Exact reproduction of every record is required, and pictures are to be excluded.

####

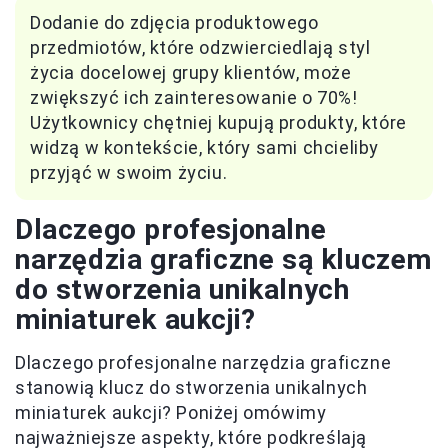
Dodanie do zdjęcia produktowego
przedmiotów, które odzwierciedlają styl
życia docelowej grupy klientów, może
zwiększyć ich zainteresowanie o 70%!
Użytkownicy chętniej kupują produkty, które
widzą w kontekście, który sami chcieliby
przyjąć w swoim życiu.
Dlaczego profesjonalne
narzędzia graficzne są kluczem
do stworzenia unikalnych
miniaturek aukcji?
Dlaczego profesjonalne narzędzia graficzne
stanowią klucz do stworzenia unikalnych
miniaturek aukcji? Poniżej omówimy
najważniejsze aspekty, które podkreślają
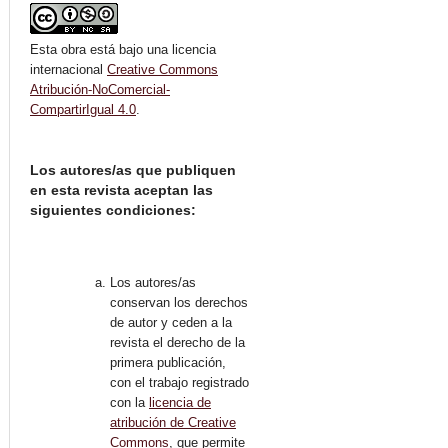
Esta obra está bajo una licencia
internacional
Creative Commons
Atribución-NoComercial-
CompartirIgual 4.0
.
Los autores/as que publiquen
en esta revista aceptan las
siguientes condiciones:
Los autores/as
conservan los derechos
de autor y ceden a la
revista el derecho de la
primera publicación,
con el trabajo registrado
con la
licencia de
atribución de Creative
Commons
, que permite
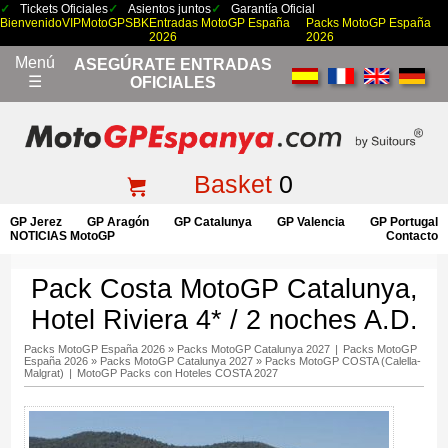
Tickets Oficiales
Asientos juntos
Garantía Oficial
Bienvenido
VIP
MotoGP
SBK
Entradas MotoGP España
Packs MotoGP España
2026
2026
Menú
ASEGÚRATE ENTRADAS
☰
OFICIALES
Basket
0
GP Jerez
GP Aragón
GP Catalunya
GP Valencia
GP Portugal
NOTICIAS MotoGP
Contacto
Pack Costa MotoGP Catalunya,
Hotel Riviera 4* / 2 noches A.D.
Packs MotoGP España 2026
»
Packs MotoGP Catalunya 2027
|
Packs MotoGP
España 2026
»
Packs MotoGP Catalunya 2027
»
Packs MotoGP COSTA (Calella-
Malgrat)
|
MotoGP Packs con Hoteles COSTA 2027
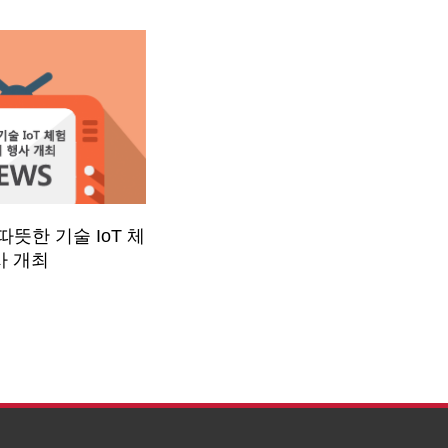
따뜻한 기술 IoT 체
사 개최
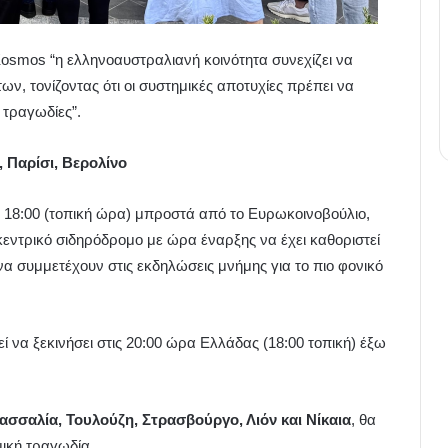
osmos “η ελληνοαυστραλιανή κοινότητα συνεχίζει να
ων, τονίζοντας ότι οι συστημικές αποτυχίες πρέπει να
 τραγωδίες”.
 Παρίσι, Βερολίνο
ις 18:00 (τοπική ώρα) μπροστά από το Ευρωκοινοβούλιο,
κεντρικό σιδηρόδρομο με ώρα έναρξης να έχει καθοριστεί
 να συμμετέχουν στις εκδηλώσεις μνήμης για το πιο φονικό
 να ξεκινήσει στις 20:00 ώρα Ελλάδας (18:00 τοπική) έξω
ασσαλία, Τουλούζη, Στρασβούργο, Λιόν και Νίκαια
, θα
μική τραγωδία.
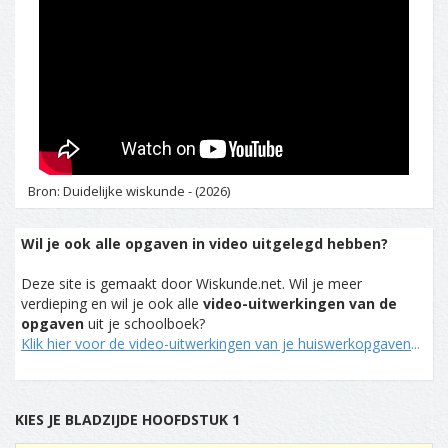
Bron: Duidelijke wiskunde - (2026)
Wil je ook alle opgaven in video uitgelegd hebben?
Deze site is gemaakt door Wiskunde.net. Wil je meer
verdieping en wil je ook alle
video-uitwerkingen van de
opgaven
uit je schoolboek?
Klik hier voor de video-uitwerkingen van je huiswerkopgaven
...
KIES JE BLADZIJDE HOOFDSTUK 1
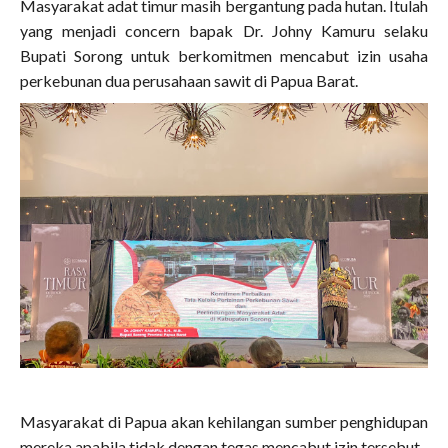
Masyarakat adat timur masih bergantung pada hutan. Itulah
yang menjadi concern bapak Dr. Johny Kamuru selaku
Bupati Sorong untuk berkomitmen mencabut izin usaha
perkebunan dua perusahaan sawit di Papua Barat.
Masyarakat di Papua akan kehilangan sumber penghidupan
mereka apabila tidak dengan tegas mencabut izin tersebut.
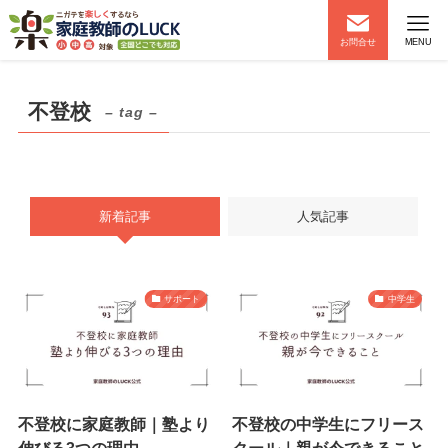
お問合せ
MENU
不登校
– tag –
新着記事
人気記事
サポート
中学生
不登校に家庭教師｜塾より
不登校の中学生にフリース
伸びる3つの理由
クール｜親が今できること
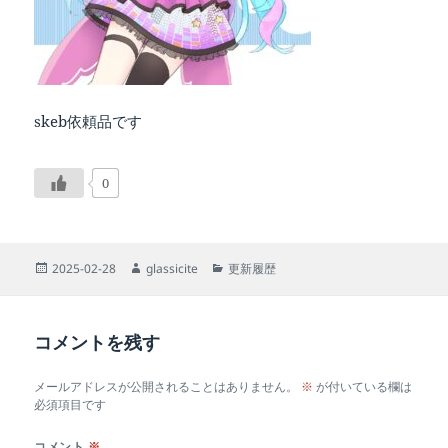
skeb依頼品です
0
投
作
カ
2025-02-28
glassicite
更新履歴
稿
成
テ
日:
者
ゴ
リ
コメントを残す
ー
メールアドレスが公開されることはありません。
※
が付いている欄は
必須項目です
コメント
※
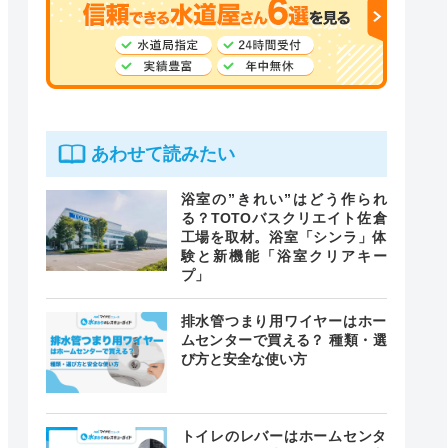
あわせて読みたい
浴室の”きれい”はどう作られ
る？TOTOバスクリエイト佐倉
工場を取材。浴室「シンラ」体
験と新機能「浴室クリアキー
プ」
排水管つまり用ワイヤーはホー
ムセンターで買える？ 種類・選
び方と安全な使い方
トイレのレバーはホームセンタ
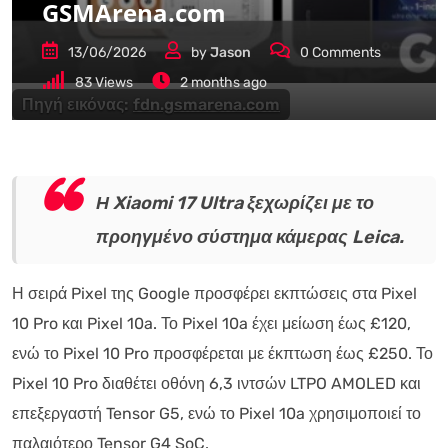
GSMArena.com
13/06/2026
by
Jason
0
Comments
83
Views
2 months ago
Πηγή εικόνας:
fdn.gsmarena.com
Η Xiaomi 17 Ultra ξεχωρίζει με το
προηγμένο σύστημα κάμερας Leica.
Η σειρά Pixel της Google προσφέρει εκπτώσεις στα Pixel
10 Pro και Pixel 10a. Το Pixel 10a έχει μείωση έως £120,
ενώ το Pixel 10 Pro προσφέρεται με έκπτωση έως £250. Το
Pixel 10 Pro διαθέτει οθόνη 6,3 ιντσών LTPO AMOLED και
επεξεργαστή Tensor G5, ενώ το Pixel 10a χρησιμοποιεί το
παλαιότερο Tensor G4 SoC.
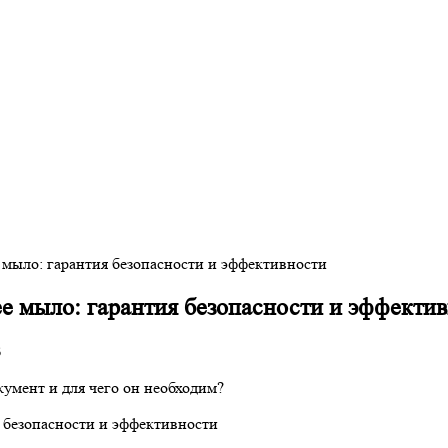
мыло: гарантия безопасности и эффективности
 мыло: гарантия безопасности и эффекти
3
кумент и для чего он необходим?
 безопасности и эффективности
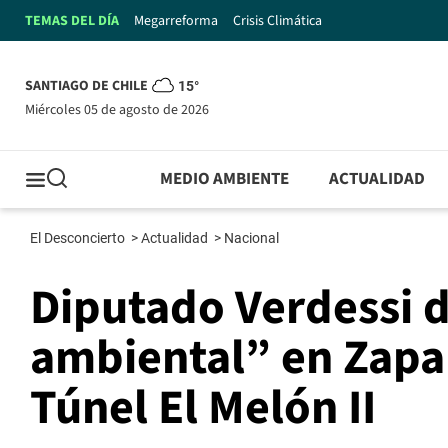
TEMAS DEL DÍA
Megarreforma
Crisis Climática
SANTIAGO DE CHILE
15°
miércoles 05 de agosto de 2026
MEDIO AMBIENTE
ACTUALIDAD
El Desconcierto
>
Actualidad
>
Nacional
Diputado Verdessi 
ambiental” en Zapal
Túnel El Melón II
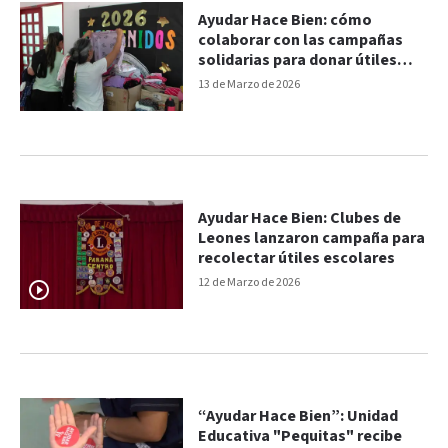
Ayudar Hace Bien: cómo
colaborar con las campañas
solidarias para donar útiles
escolares
13 de Marzo de 2026
Ayudar Hace Bien: Clubes de
Leones lanzaron campaña para
recolectar útiles escolares
12 de Marzo de 2026
“Ayudar Hace Bien”: Unidad
Educativa "Pequitas" recibe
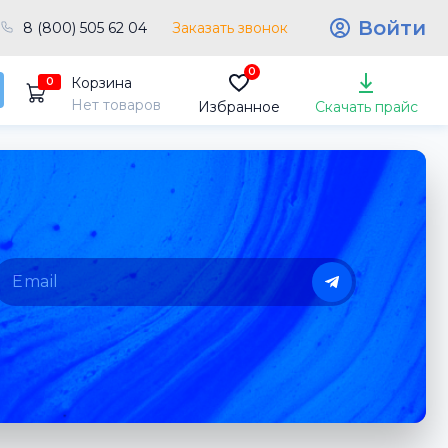
Войти
8 (800) 505 62 04
Заказать звонок
0
Корзина
0
Нет товаров
Избранное
Скачать прайс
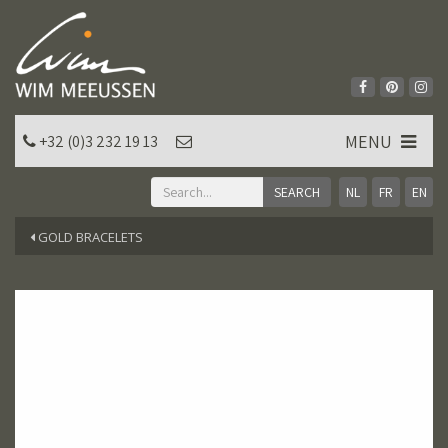
MENU
+32 (0)3 232 19 13
NL
FR
EN
GOLD BRACELETS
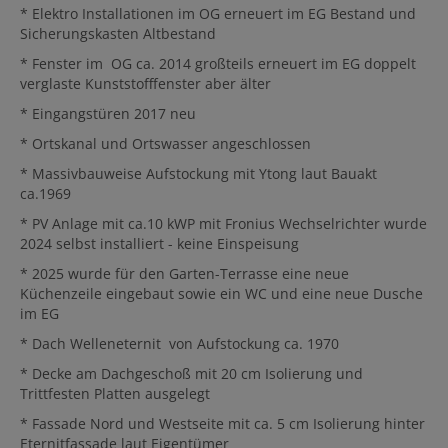
* Elektro Installationen im OG erneuert im EG Bestand und
Sicherungskasten Altbestand
* Fenster im OG ca. 2014 großteils erneuert im EG doppelt
verglaste Kunststofffenster aber älter
* Eingangstüren 2017 neu
* Ortskanal und Ortswasser angeschlossen
* Massivbauweise Aufstockung mit Ytong laut Bauakt
ca.1969
* PV Anlage mit ca.10 kWP mit Fronius Wechselrichter wurde
2024 selbst installiert - keine Einspeisung
* 2025 wurde für den Garten-Terrasse eine neue
Küchenzeile eingebaut sowie ein WC und eine neue Dusche
im EG
* Dach Welleneternit von Aufstockung ca. 1970
* Decke am Dachgeschoß mit 20 cm Isolierung und
Trittfesten Platten ausgelegt
* Fassade Nord und Westseite mit ca. 5 cm Isolierung hinter
Eternitfassade laut Eigentümer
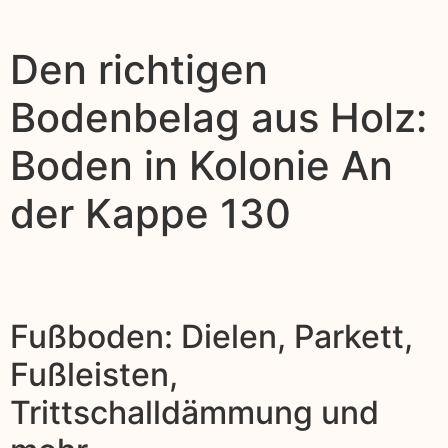
Den richtigen
Bodenbelag aus Holz:
Boden in Kolonie An
der Kappe 130
Fußboden: Dielen, Parkett,
Fußleisten,
Trittschalldämmung und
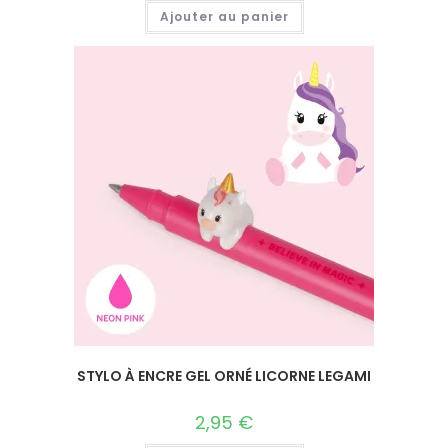
Ajouter au panier
STYLO À ENCRE GEL ORNÉ LICORNE LEGAMI
2,95
€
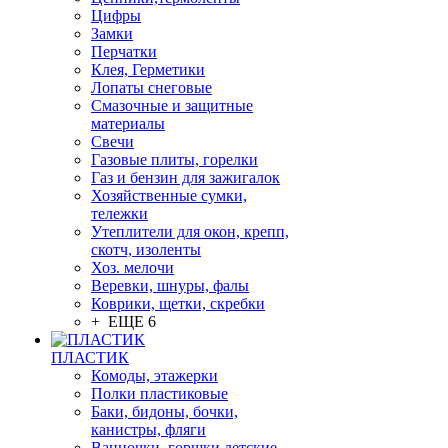
Цифры
Замки
Перчатки
Клея, Герметики
Лопаты снеговые
Смазочные и защитные
материалы
Свечи
Газовые плиты, горелки
Газ и бензин для зажигалок
Хозяйственные сумки,
тележки
Утеплители для окон, крепп,
скотч, изоленты
Хоз. мелочи
Веревки, шнуры, фалы
Коврики, щетки, скребки
+ ЕЩЕ 6
ПЛАСТИК
Комоды, этажерки
Полки пластиковые
Баки, бидоны, бочки,
канистры, фляги
Ванночки, горшки детские,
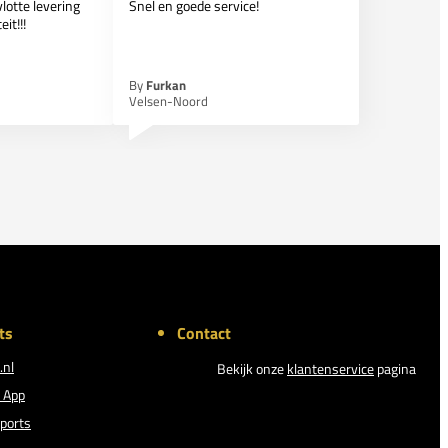
lotte levering
Snel en goede service!
it!!!
By
Furkan
Velsen-Noord
ts
Contact
.nl
Bekijk onze
klantenservice
pagina
 App
ports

####

**EXPECTED ANSWER:**
Dodanie do zdjęcia produktowego
przedmiotów, które odzwierciedlają styl
życia docelowej grupy klientów, może
zwiększyć ich zainteresowanie o 70%!
Użytkownicy chętniej kupują produkty, które
widzą w kontekście, który sami chcieliby
przyjąć w swoim życiu.
Dlaczego profesjonalne
narzędzia graficzne są kluczem
do stworzenia unikalnych
miniaturek aukcji?
Dlaczego profesjonalne narzędzia graficzne
stanowią klucz do stworzenia unikalnych
miniaturek aukcji? Poniżej omówimy
najważniejsze aspekty, które podkreślają
Esta obra está bajo una licencia
internacional
Creative Commons
Atribución-NoComercial-
CompartirIgual 4.0
.
Los autores/as que publiquen
en esta revista aceptan las
siguientes condiciones:
Los autores/as
conservan los derechos
de autor y ceden a la
revista el derecho de la
primera publicación,
con el trabajo registrado
con la
licencia de
atribución de Creative
Commons
, que permite
Tickets Oficiales
Asientos juntos
Garantía Oficial
Bienvenido
VIP
MotoGP
SBK
Entradas MotoGP España
Packs MotoGP España
2026
2026
Menú
ASEGÚRATE ENTRADAS
☰
OFICIALES
Basket
0
GP Jerez
GP Aragón
GP Catalunya
GP Valencia
GP Portugal
NOTICIAS MotoGP
Contacto
Pack Costa MotoGP Catalunya,
Hotel Riviera 4* / 2 noches A.D.
Packs MotoGP España 2026
»
Packs MotoGP Catalunya 2027
|
Packs MotoGP
España 2026
»
Packs MotoGP Catalunya 2027
»
Packs MotoGP COSTA (Calella-
Malgrat)
|
MotoGP Packs con Hoteles COSTA 2027
따뜻한 기술 IoT 체
사 개최
osmos “η ελληνοαυστραλιανή κοινότητα συνεχίζει να
ων, τονίζοντας ότι οι συστημικές αποτυχίες πρέπει να
 τραγωδίες”.
 Παρίσι, Βερολίνο
ις 18:00 (τοπική ώρα) μπροστά από το Ευρωκοινοβούλιο,
κεντρικό σιδηρόδρομο με ώρα έναρξης να έχει καθοριστεί
 να συμμετέχουν στις εκδηλώσεις μνήμης για το πιο φονικό
 να ξεκινήσει στις 20:00 ώρα Ελλάδας (18:00 τοπική) έξω
ασσαλία, Τουλούζη, Στρασβούργο, Λιόν και Νίκαια
, θα
μική τραγωδία.
Bron: Duidelijke wiskunde - (2026)
Wil je ook alle opgaven in video uitgelegd hebben?
Deze site is gemaakt door Wiskunde.net. Wil je meer
verdieping en wil je ook alle
video-uitwerkingen van de
opgaven
uit je schoolboek?
Klik hier voor de video-uitwerkingen van je huiswerkopgaven
...
KIES JE BLADZIJDE HOOFDSTUK 1
Masyarakat adat timur masih bergantung pada hutan. Itulah
yang menjadi concern bapak Dr. Johny Kamuru selaku
Bupati Sorong untuk berkomitmen mencabut izin usaha
perkebunan dua perusahaan sawit di Papua Barat.
Masyarakat di Papua akan kehilangan sumber penghidupan
mereka apabila tidak dengan tegas mencabut izin tersebut.
お問合せ
MENU
不登校
– tag –
新着記事
人気記事
サポート
中学生
不登校に家庭教師｜塾より
不登校の中学生にフリース
伸びる3つの理由
クール｜親が今できること
skeb依頼品です
0
投
作
カ
2025-02-28
glassicite
更新履歴
稿
成
テ
日:
者
ゴ
リ
コメントを残す
ー
メールアドレスが公開されることはありません。
※
が付いている欄は
必須項目です
コメント
※
あわせて読みたい
浴室の”きれい”はどう作られ
る？TOTOバスクリエイト佐倉
工場を取材。浴室「シンラ」体
験と新機能「浴室クリアキー
プ」
排水管つまり用ワイヤーはホー
ムセンターで買える？ 種類・選
び方と安全な使い方
トイレのレバーはホームセンタ
GSMArena.com
13/06/2026
by
Jason
0
Comments
83
Views
2 months ago
Πηγή εικόνας:
fdn.gsmarena.com
Η Xiaomi 17 Ultra ξεχωρίζει με το
προηγμένο σύστημα κάμερας Leica.
Η σειρά Pixel της Google προσφέρει εκπτώσεις στα Pixel
10 Pro και Pixel 10a. Το Pixel 10a έχει μείωση έως £120,
ενώ το Pixel 10 Pro προσφέρεται με έκπτωση έως £250. Το
Pixel 10 Pro διαθέτει οθόνη 6,3 ιντσών LTPO AMOLED και
επεξεργαστή Tensor G5, ενώ το Pixel 10a χρησιμοποιεί το
παλαιότερο Tensor G4 SoC.
мыло: гарантия безопасности и эффективности
 мыло: гарантия безопасности и эффекти
3
кумент и для чего он необходим?
 безопасности и эффективности
TEMAS DEL DÍA
Megarreforma
Crisis Climática
SANTIAGO DE CHILE
15°
miércoles 05 de agosto de 2026
MEDIO AMBIENTE
ACTUALIDAD
El Desconcierto
>
Actualidad
>
Nacional
Diputado Verdessi 
ambiental” en Zapal
Túnel El Melón II
Ayudar Hace Bien: cómo
colaborar con las campañas
solidarias para donar útiles
escolares
13 de Marzo de 2026
Ayudar Hace Bien: Clubes de
Leones lanzaron campaña para
recolectar útiles escolares
12 de Marzo de 2026
“Ayudar Hace Bien”: Unidad
Educativa "Pequitas" recibe
Войти
8 (800) 505 62 04
Заказать звонок
0
Корзина
0
Нет товаров
Избранное
Скачать прайс
MENU
+32 (0)3 232 19 13
NL
FR
EN
GOLD BRACELETS
* Elektro Installationen im OG erneuert im EG Bestand und
Sicherungskasten Altbestand
* Fenster im OG ca. 2014 großteils erneuert im EG doppelt
verglaste Kunststofffenster aber älter
* Eingangstüren 2017 neu
* Ortskanal und Ortswasser angeschlossen
* Massivbauweise Aufstockung mit Ytong laut Bauakt
ca.1969
* PV Anlage mit ca.10 kWP mit Fronius Wechselrichter wurde
2024 selbst installiert - keine Einspeisung
* 2025 wurde für den Garten-Terrasse eine neue
Küchenzeile eingebaut sowie ein WC und eine neue Dusche
im EG
* Dach Welleneternit von Aufstockung ca. 1970
* Decke am Dachgeschoß mit 20 cm Isolierung und
Trittfesten Platten ausgelegt
* Fassade Nord und Westseite mit ca. 5 cm Isolierung hinter
Eternitfassade laut Eigentümer
Den richtigen
Bodenbelag aus Holz:
Boden in Kolonie An
der Kappe 130
Fußboden: Dielen, Parkett,
Fußleisten,
Trittschalldämmung und
Ajouter au panier
STYLO À ENCRE GEL ORNÉ LICORNE LEGAMI
2,95
€
Цифры
Замки
Перчатки
Клея, Герметики
Лопаты снеговые
Смазочные и защитные
материалы
Свечи
Газовые плиты, горелки
Газ и бензин для зажигалок
Хозяйственные сумки,
тележки
Утеплители для окон, крепп,
скотч, изоленты
Хоз. мелочи
Веревки, шнуры, фалы
Коврики, щетки, скребки
+ ЕЩЕ 6
ПЛАСТИК
Комоды, этажерки
Полки пластиковые
Баки, бидоны, бочки,
канистры, фляги
Ванночки, горшки детские,
lotte levering
Snel en goede service!
it!!!
By
Furkan
Velsen-Noord
ts
Contact
.nl
Bekijk onze
klantenservice
pagina
 App
ports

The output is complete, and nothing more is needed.